Topology

As the name suggests, the modular monolith architecture style is a monolithic architecture. As such, it’s deployed as a single unit of software: a web archive (WAR) file, a single assembly in .NET, an enterprise archive file (EAR) in the Java platform, and so on. Because modular monolith is considered a domain-partitioned architecture (one organized by business domains rather than technical capabilities), its isomorphic shape is defined as a single deployment unit with functionality grouped by domain area. Figure 4-1 illustrates the typical topology for modular monolith.

Figure 4-1. With the modular monolith architecture style, functionality is grouped by domain area.

To get a sense of the nature of modular monolith’s domain focus, consider the traditional layered architecture (described in [Link to Come]). Its components are defined and organized by their technical capabilities: presentation, business, and persistence layers, and so on. For example, the presentation logic for maintaining customer-profile information might be represented by a component with the namespace com.app.presentation.customer.profile.
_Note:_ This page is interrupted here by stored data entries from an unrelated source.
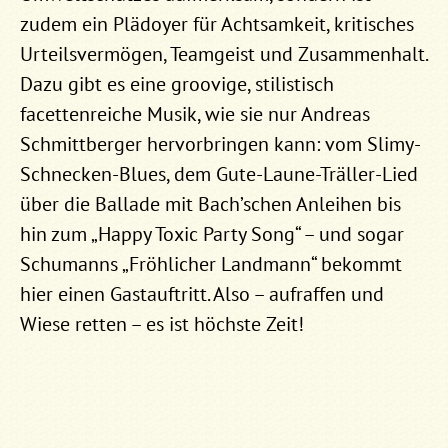
zudem ein Plädoyer für Achtsamkeit, kritisches
Urteilsvermögen, Teamgeist und Zusammenhalt.
Dazu gibt es eine groovige, stilistisch
facettenreiche Musik, wie sie nur Andreas
Schmittberger hervorbringen kann: vom Slimy-
Schnecken-Blues, dem Gute-Laune-Träller-Lied
über die Ballade mit Bach’schen Anleihen bis
hin zum „Happy Toxic Party Song“ – und sogar
Schumanns „Fröhlicher Landmann“ bekommt
hier einen Gastauftritt. Also – aufraffen und
Wiese retten – es ist höchste Zeit!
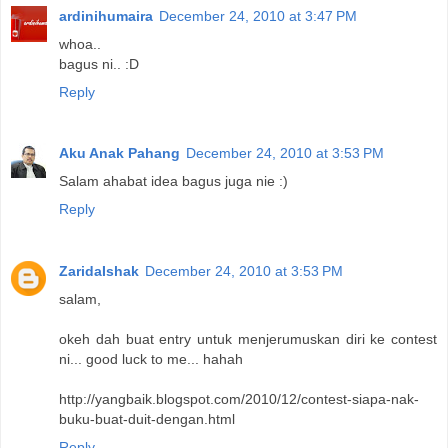
ardinihumaira
December 24, 2010 at 3:47 PM
whoa..
bagus ni.. :D
Reply
Aku Anak Pahang
December 24, 2010 at 3:53 PM
Salam ahabat idea bagus juga nie :)
Reply
ZaridaIshak
December 24, 2010 at 3:53 PM
salam,
okeh dah buat entry untuk menjerumuskan diri ke contest
ni... good luck to me... hahah
http://yangbaik.blogspot.com/2010/12/contest-siapa-nak-
buku-buat-duit-dengan.html
Reply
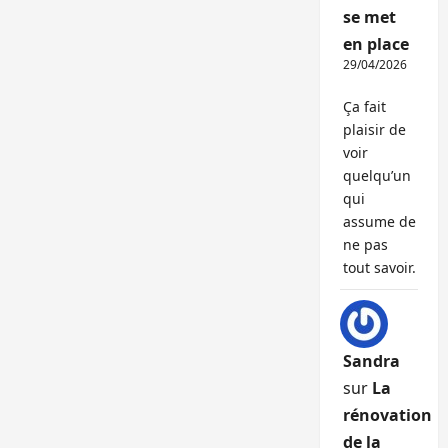
se met
en place
29/04/2026
Ça fait
plaisir de
voir
quelqu’un
qui
assume de
ne pas
tout savoir.
Sandra
sur
La
rénovation
de la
The third node in the namespace represents the layer’s technical concern (in this case, the presentation layer).

Conversely, modular monolith components are primarily organized by domain. As such, in a modular monolith architecture, the same customer-profile maintenance component would be represented by the namespace com.app.customer.profile. Here, the third node of the namespace refers to a domain concern rather than a technical one. Depending on the complexity of the component, the namespace might further be divided by technical concern after the domain concern, such as com.app.customer.profile.presentation or com.app.customer.profile.business.

Style Specifics

Domains (or subdomains, in some cases) are called modules in this architectural style. Modules can be organized in one of two ways. The simplest architecture is a monolithic structure, where all of the modules and corresponding logical components are contained within the same codebase, delineated by the namespace or directory structure they are contained in. A slightly more complex option is the modular structure, where each module is represented as an independent, self-contained artifact (such as a JAR or DLL file), and the modules are combined into one monolithic unit of software during deployment.
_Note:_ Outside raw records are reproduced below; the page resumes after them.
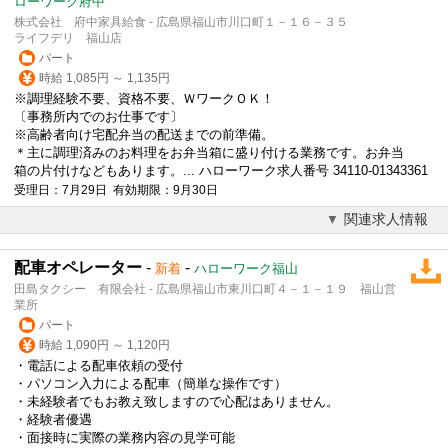
ローワーク府中
株式会社 府中家具給食 - 広島県福山市川口町１－１６－３５
ライフデリ 福山店
パート
時給 1,085円 ～ 1,135円
※調理経験不要、資格不要、
Ｗワーク
ＯＫ！
〔事務所内でのお仕事です〕
※高齢者向け宅配弁当の配送までの前準備。
＊主に調理済みのお料理をお弁当箱に盛り付ける業務です。お弁当
箱の片付けなどもあります。... ハローワーク求人番号 34110-01343361
受理日：7月29日 有効期限：9月30日
関連求人情報
配車オペレーター
-
-
新着
ハローワーク福山
田島タクシー 有限会社 - 広島県福山市東川口町４－１－１９ 福山営
業所
パート
時給 1,090円 ～ 1,120円
・電話による配車依頼の受付
・パソコン入力による配車（簡単な操作です）
・未経験者でもお教え致しますので心配はありません。
・経験者優遇
・面接時に実際の業務内容の見学可能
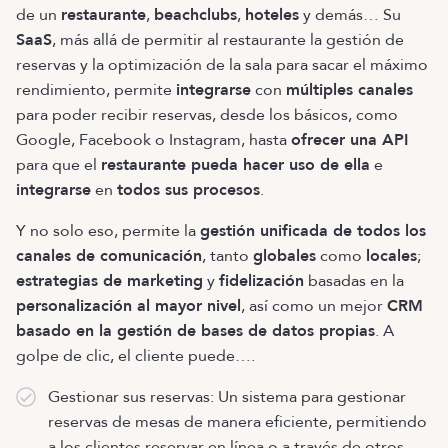
de un
restaurante
,
beachclubs
,
hoteles
y demás… Su
SaaS
, más allá de permitir al restaurante la gestión de
reservas y la optimización de la sala para sacar el máximo
rendimiento, permite
integrarse
con
múltiples canales
para poder recibir reservas, desde los básicos, como
Google, Facebook o Instagram, hasta
ofrecer una API
para que el
restaurante pueda hacer uso de ella
e
integrarse
en
todos sus procesos
.
Y no solo eso, permite la
gestión unificada de todos los
canales de comunicación
, tanto
globales
como
locales
;
estrategias de marketing
y
fidelización
basadas en la
personalización al mayor nivel
, así como un mejor
CRM
basado en la gestión de bases de datos propias
. A
golpe de clic, el cliente puede….
Gestionar sus reservas: Un sistema para gestionar
reservas de mesas de manera eficiente, permitiendo
a los clientes reservar en línea o a través de otros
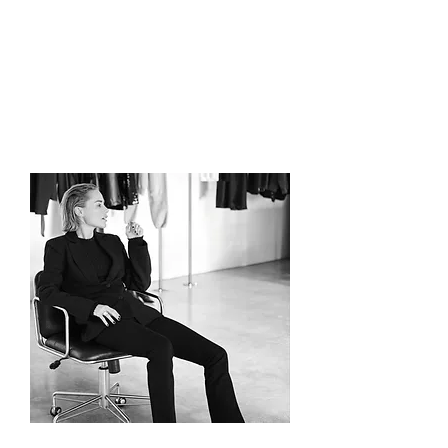
онлайн
как да използваш Instagram
и TikTok стратегически
как да правиш колаборации
как да работиш с брандове
и инфлуенсъри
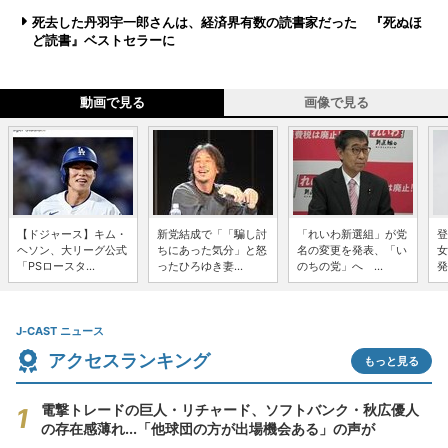
死去した丹羽宇一郎さんは、経済界有数の読書家だった 『死ぬほ
ど読書』ベストセラーに
動画で見る
画像で見る
【ドジャース】キム・
新党結成で「「騙し討
「れいわ新選組」が党
登
ヘソン、大リーグ公式
ちにあった気分」と怒
名の変更を発表、「い
女
「PSロースタ...
ったひろゆき妻...
のちの党」へ ...
発
J-CAST ニュース
アクセスランキング
もっと見る
電撃トレードの巨人・リチャード、ソフトバンク・秋広優人
の存在感薄れ...「他球団の方が出場機会ある」の声が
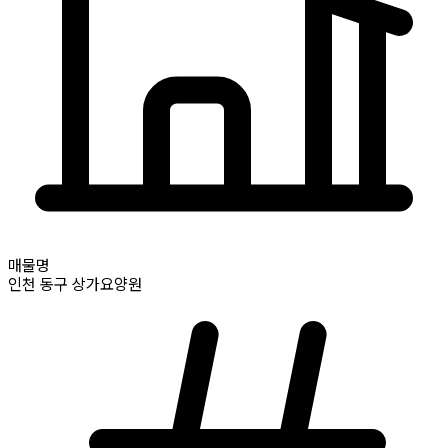
매물명
인천
동구
상가요양원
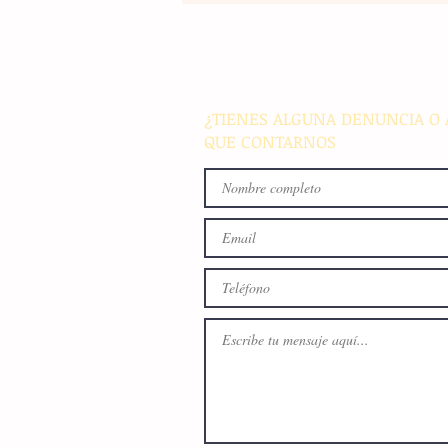
La rehabilitación integral de
parque de Cristóbal Obregón
busca fomentar la conviven
familiar en Villaflores
¿TIENES ALGUNA DENUNCIA O 
QUE CONTARNOS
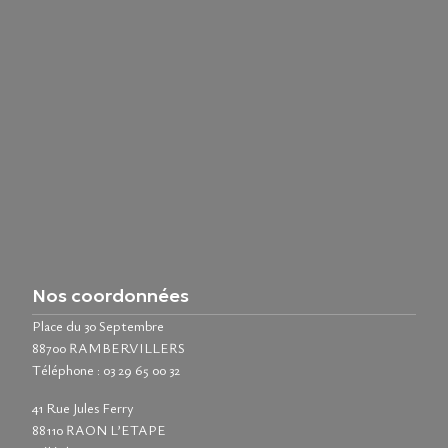
Nos coordonnées
Place du 30 Septembre
88700 RAMBERVILLERS
Téléphone :
03 29 65 00 32
41 Rue Jules Ferry
88110 RAON L’ETAPE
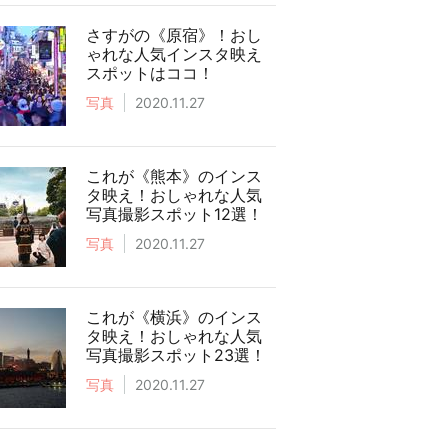
さすがの《原宿》！おし
ゃれな人気インスタ映え
スポットはココ！
写真
2020.11.27
これが《熊本》のインス
タ映え！おしゃれな人気
写真撮影スポット12選！
写真
2020.11.27
これが《横浜》のインス
タ映え！おしゃれな人気
写真撮影スポット23選！
写真
2020.11.27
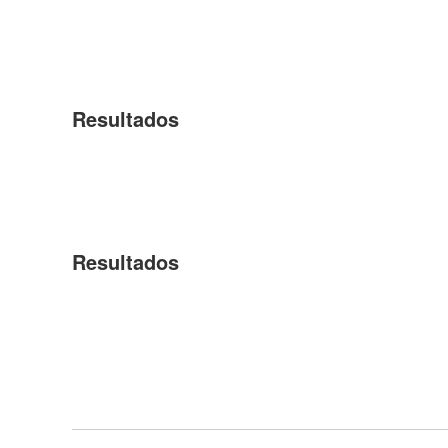
Resultados
Resultados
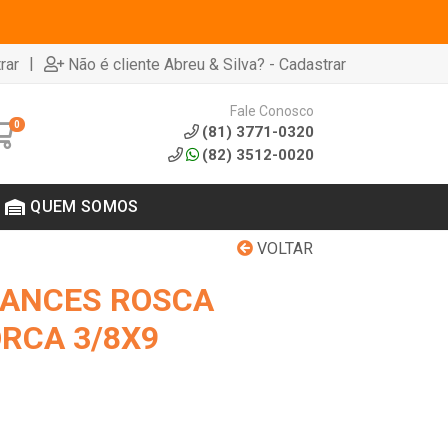
|
rar
Não é cliente Abreu & Silva? - Cadastrar
Fale Conosco
0
(81) 3771-0320
(82) 3512-0020
QUEM SOMOS
VOLTAR
RANCES ROSCA
ORCA 3/8X9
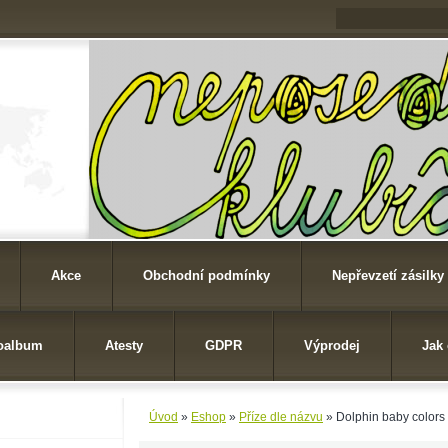
Akce
Obchodní podmínky
Nepřevzetí zásilky
oalbum
Atesty
GDPR
Výprodej
Jak
Úvod
»
Eshop
»
Příze dle názvu
»
Dolphin baby colors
As with everything in software architecture, the choice between these two structural options depends on many factors and trade-offs. The following sections outline both and discuss their corresponding trade-offs.

Monolithic Structure

In the monolithic structure, all of the modules representing the system are contained in a single source-code repository. All the code associated with each module is deployed as a single unit when delivering or releasing the software. This structural option is illustrated in Figure 4-2. Each module is represented by a separate high-level directory containing the components and any subdomains that make up that module.

Figure 4-2. An example of the monolithic structure option.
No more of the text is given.